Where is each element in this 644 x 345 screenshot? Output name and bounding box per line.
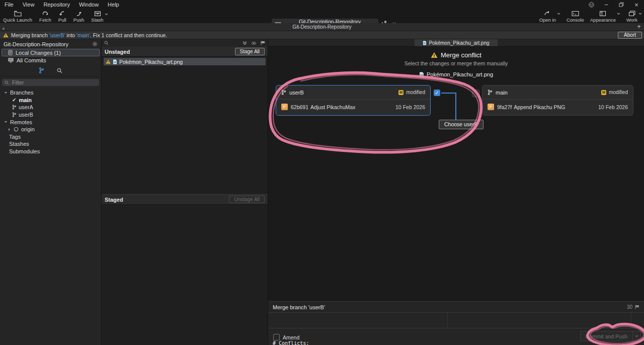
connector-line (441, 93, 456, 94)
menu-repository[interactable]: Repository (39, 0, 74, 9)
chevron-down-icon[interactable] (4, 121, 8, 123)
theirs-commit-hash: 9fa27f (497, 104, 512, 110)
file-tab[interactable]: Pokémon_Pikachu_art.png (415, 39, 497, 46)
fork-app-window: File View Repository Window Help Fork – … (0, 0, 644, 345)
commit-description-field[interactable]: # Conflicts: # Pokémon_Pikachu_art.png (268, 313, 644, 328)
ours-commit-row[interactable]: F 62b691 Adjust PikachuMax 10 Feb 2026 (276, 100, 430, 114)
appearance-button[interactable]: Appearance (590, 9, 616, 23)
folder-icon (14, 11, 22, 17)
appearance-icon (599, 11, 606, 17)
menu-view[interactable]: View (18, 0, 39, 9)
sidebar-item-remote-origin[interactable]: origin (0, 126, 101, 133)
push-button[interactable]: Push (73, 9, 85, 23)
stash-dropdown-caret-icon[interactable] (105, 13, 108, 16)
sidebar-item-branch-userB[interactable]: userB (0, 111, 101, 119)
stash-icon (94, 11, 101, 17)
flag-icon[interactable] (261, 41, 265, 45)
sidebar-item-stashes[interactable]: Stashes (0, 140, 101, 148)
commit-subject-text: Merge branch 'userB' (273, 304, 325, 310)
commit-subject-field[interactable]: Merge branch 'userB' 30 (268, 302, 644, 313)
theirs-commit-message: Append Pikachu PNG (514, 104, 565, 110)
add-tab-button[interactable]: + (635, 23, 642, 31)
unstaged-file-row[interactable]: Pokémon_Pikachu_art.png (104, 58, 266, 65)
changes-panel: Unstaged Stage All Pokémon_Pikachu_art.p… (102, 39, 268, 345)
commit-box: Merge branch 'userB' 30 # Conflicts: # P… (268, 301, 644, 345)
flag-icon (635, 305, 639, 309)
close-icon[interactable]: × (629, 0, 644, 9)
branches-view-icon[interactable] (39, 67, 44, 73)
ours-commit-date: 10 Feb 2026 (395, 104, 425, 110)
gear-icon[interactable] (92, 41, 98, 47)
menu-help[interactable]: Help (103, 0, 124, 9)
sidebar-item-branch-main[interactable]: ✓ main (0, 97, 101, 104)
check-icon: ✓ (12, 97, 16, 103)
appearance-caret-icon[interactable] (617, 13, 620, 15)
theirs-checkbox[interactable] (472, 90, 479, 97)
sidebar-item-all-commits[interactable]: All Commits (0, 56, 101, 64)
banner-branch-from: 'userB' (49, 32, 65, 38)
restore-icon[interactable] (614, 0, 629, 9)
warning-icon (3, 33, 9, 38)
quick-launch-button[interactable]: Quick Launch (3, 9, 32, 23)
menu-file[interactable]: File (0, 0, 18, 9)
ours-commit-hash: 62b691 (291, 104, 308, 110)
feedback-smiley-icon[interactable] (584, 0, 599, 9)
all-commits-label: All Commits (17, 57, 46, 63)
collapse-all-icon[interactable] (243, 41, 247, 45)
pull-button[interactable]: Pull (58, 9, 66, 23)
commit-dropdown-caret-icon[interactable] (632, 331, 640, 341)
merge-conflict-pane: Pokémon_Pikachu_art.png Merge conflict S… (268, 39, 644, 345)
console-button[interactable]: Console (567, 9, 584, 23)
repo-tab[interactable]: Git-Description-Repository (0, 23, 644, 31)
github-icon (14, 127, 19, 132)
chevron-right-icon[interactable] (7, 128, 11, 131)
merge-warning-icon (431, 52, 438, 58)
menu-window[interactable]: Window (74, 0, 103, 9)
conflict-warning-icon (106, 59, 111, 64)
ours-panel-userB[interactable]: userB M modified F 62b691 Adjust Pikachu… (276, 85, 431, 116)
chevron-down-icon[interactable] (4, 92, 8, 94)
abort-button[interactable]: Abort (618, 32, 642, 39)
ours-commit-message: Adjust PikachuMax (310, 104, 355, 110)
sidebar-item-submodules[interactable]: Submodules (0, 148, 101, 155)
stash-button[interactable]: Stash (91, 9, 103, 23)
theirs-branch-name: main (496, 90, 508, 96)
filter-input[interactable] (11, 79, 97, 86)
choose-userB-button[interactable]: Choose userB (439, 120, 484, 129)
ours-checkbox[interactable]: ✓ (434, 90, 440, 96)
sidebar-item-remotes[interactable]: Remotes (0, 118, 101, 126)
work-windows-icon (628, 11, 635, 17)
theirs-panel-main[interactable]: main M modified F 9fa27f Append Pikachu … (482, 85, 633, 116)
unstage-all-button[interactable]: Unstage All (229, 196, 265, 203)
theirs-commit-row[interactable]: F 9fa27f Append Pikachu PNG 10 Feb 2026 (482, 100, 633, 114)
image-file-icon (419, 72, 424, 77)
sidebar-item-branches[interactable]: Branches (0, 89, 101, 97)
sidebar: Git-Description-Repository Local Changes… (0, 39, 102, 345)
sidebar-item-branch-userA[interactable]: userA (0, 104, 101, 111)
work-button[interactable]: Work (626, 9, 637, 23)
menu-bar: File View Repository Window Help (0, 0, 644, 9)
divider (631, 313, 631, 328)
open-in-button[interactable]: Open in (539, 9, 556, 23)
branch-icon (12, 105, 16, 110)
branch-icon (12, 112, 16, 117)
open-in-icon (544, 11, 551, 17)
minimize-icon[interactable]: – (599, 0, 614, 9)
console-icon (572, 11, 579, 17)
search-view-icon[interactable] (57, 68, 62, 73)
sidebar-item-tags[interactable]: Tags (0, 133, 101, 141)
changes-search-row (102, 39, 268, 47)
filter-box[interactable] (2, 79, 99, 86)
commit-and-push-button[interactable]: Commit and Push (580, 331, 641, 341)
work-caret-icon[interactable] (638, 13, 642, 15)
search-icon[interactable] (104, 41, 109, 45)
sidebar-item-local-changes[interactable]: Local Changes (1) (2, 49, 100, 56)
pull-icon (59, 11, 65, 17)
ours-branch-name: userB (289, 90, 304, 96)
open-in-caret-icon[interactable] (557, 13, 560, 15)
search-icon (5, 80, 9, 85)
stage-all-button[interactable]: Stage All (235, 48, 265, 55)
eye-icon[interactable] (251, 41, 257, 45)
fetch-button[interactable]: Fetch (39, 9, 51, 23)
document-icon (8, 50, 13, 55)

=====

Problem description - Output all lines above precisely. Pictures are to be left out.

Reply -
Where is each element in this 644 x 345 screenshot? Output name and bounding box per line.
connector-line (441, 93, 456, 94)
menu-repository[interactable]: Repository (39, 0, 74, 9)
chevron-down-icon[interactable] (4, 121, 8, 123)
theirs-commit-hash: 9fa27f (497, 104, 512, 110)
file-tab[interactable]: Pokémon_Pikachu_art.png (415, 39, 497, 46)
fork-app-window: File View Repository Window Help Fork – … (0, 0, 644, 345)
commit-description-field[interactable]: # Conflicts: # Pokémon_Pikachu_art.png (268, 313, 644, 328)
ours-commit-row[interactable]: F 62b691 Adjust PikachuMax 10 Feb 2026 (276, 100, 430, 114)
appearance-button[interactable]: Appearance (590, 9, 616, 23)
folder-icon (14, 11, 22, 17)
appearance-icon (599, 11, 606, 17)
menu-view[interactable]: View (18, 0, 39, 9)
sidebar-item-remote-origin[interactable]: origin (0, 126, 101, 133)
push-button[interactable]: Push (73, 9, 85, 23)
stash-dropdown-caret-icon[interactable] (105, 13, 108, 16)
sidebar-item-branch-userB[interactable]: userB (0, 111, 101, 119)
stash-icon (94, 11, 101, 17)
flag-icon[interactable] (261, 41, 265, 45)
sidebar-item-stashes[interactable]: Stashes (0, 140, 101, 148)
commit-subject-text: Merge branch 'userB' (273, 304, 325, 310)
commit-subject-field[interactable]: Merge branch 'userB' 30 (268, 302, 644, 313)
theirs-commit-message: Append Pikachu PNG (514, 104, 565, 110)
add-tab-button[interactable]: + (635, 23, 642, 31)
unstaged-file-row[interactable]: Pokémon_Pikachu_art.png (104, 58, 266, 65)
changes-panel: Unstaged Stage All Pokémon_Pikachu_art.p… (102, 39, 268, 345)
commit-box: Merge branch 'userB' 30 # Conflicts: # P… (268, 301, 644, 345)
flag-icon (635, 305, 639, 309)
close-icon[interactable]: × (629, 0, 644, 9)
branches-view-icon[interactable] (39, 67, 44, 73)
ours-commit-date: 10 Feb 2026 (395, 104, 425, 110)
gear-icon[interactable] (92, 41, 98, 47)
menu-help[interactable]: Help (103, 0, 124, 9)
sidebar-item-branch-main[interactable]: ✓ main (0, 97, 101, 104)
check-icon: ✓ (12, 97, 16, 103)
appearance-caret-icon[interactable] (617, 13, 620, 15)
theirs-checkbox[interactable] (472, 90, 479, 97)
sidebar-item-all-commits[interactable]: All Commits (0, 56, 101, 64)
banner-branch-from: 'userB' (49, 32, 65, 38)
restore-icon[interactable] (614, 0, 629, 9)
warning-icon (3, 33, 9, 38)
quick-launch-button[interactable]: Quick Launch (3, 9, 32, 23)
menu-file[interactable]: File (0, 0, 18, 9)
ours-commit-hash: 62b691 (291, 104, 308, 110)
feedback-smiley-icon[interactable] (584, 0, 599, 9)
all-commits-label: All Commits (17, 57, 46, 63)
collapse-all-icon[interactable] (243, 41, 247, 45)
pull-button[interactable]: Pull (58, 9, 66, 23)
commit-dropdown-caret-icon[interactable] (632, 331, 640, 341)
merge-conflict-pane: Pokémon_Pikachu_art.png Merge conflict S… (268, 39, 644, 345)
console-button[interactable]: Console (567, 9, 584, 23)
repo-tab[interactable]: Git-Description-Repository (0, 23, 644, 31)
github-icon (14, 127, 19, 132)
chevron-right-icon[interactable] (7, 128, 11, 131)
merge-warning-icon (431, 52, 438, 58)
menu-window[interactable]: Window (74, 0, 103, 9)
conflict-warning-icon (106, 59, 111, 64)
ours-panel-userB[interactable]: userB M modified F 62b691 Adjust Pikachu… (276, 85, 431, 116)
chevron-down-icon[interactable] (4, 92, 8, 94)
abort-button[interactable]: Abort (618, 32, 642, 39)
ours-commit-message: Adjust PikachuMax (310, 104, 355, 110)
sidebar-item-submodules[interactable]: Submodules (0, 148, 101, 155)
stash-button[interactable]: Stash (91, 9, 103, 23)
theirs-branch-name: main (496, 90, 508, 96)
filter-input[interactable] (11, 79, 97, 86)
choose-userB-button[interactable]: Choose userB (439, 120, 484, 129)
ours-checkbox[interactable]: ✓ (434, 90, 440, 96)
sidebar-item-remotes[interactable]: Remotes (0, 118, 101, 126)
work-windows-icon (628, 11, 635, 17)
theirs-panel-main[interactable]: main M modified F 9fa27f Append Pikachu … (482, 85, 633, 116)
unstage-all-button[interactable]: Unstage All (229, 196, 265, 203)
theirs-commit-row[interactable]: F 9fa27f Append Pikachu PNG 10 Feb 2026 (482, 100, 633, 114)
image-file-icon (419, 72, 424, 77)
sidebar-item-branches[interactable]: Branches (0, 89, 101, 97)
sidebar: Git-Description-Repository Local Changes… (0, 39, 102, 345)
sidebar-item-branch-userA[interactable]: userA (0, 104, 101, 111)
work-button[interactable]: Work (626, 9, 637, 23)
menu-bar: File View Repository Window Help (0, 0, 644, 9)
divider (631, 313, 631, 328)
open-in-button[interactable]: Open in (539, 9, 556, 23)
branch-icon (12, 105, 16, 110)
branch-icon (12, 112, 16, 117)
open-in-icon (544, 11, 551, 17)
minimize-icon[interactable]: – (599, 0, 614, 9)
console-icon (572, 11, 579, 17)
search-view-icon[interactable] (57, 68, 62, 73)
sidebar-item-tags[interactable]: Tags (0, 133, 101, 141)
changes-search-row (102, 39, 268, 47)
filter-box[interactable] (2, 79, 99, 86)
commit-and-push-button[interactable]: Commit and Push (580, 331, 641, 341)
work-caret-icon[interactable] (638, 13, 642, 15)
search-icon[interactable] (104, 41, 109, 45)
sidebar-item-local-changes[interactable]: Local Changes (1) (2, 49, 100, 56)
pull-icon (59, 11, 65, 17)
ours-branch-name: userB (289, 90, 304, 96)
open-in-caret-icon[interactable] (557, 13, 560, 15)
search-icon (5, 80, 9, 85)
stage-all-button[interactable]: Stage All (235, 48, 265, 55)
eye-icon[interactable] (251, 41, 257, 45)
fetch-button[interactable]: Fetch (39, 9, 51, 23)
document-icon (8, 50, 13, 55)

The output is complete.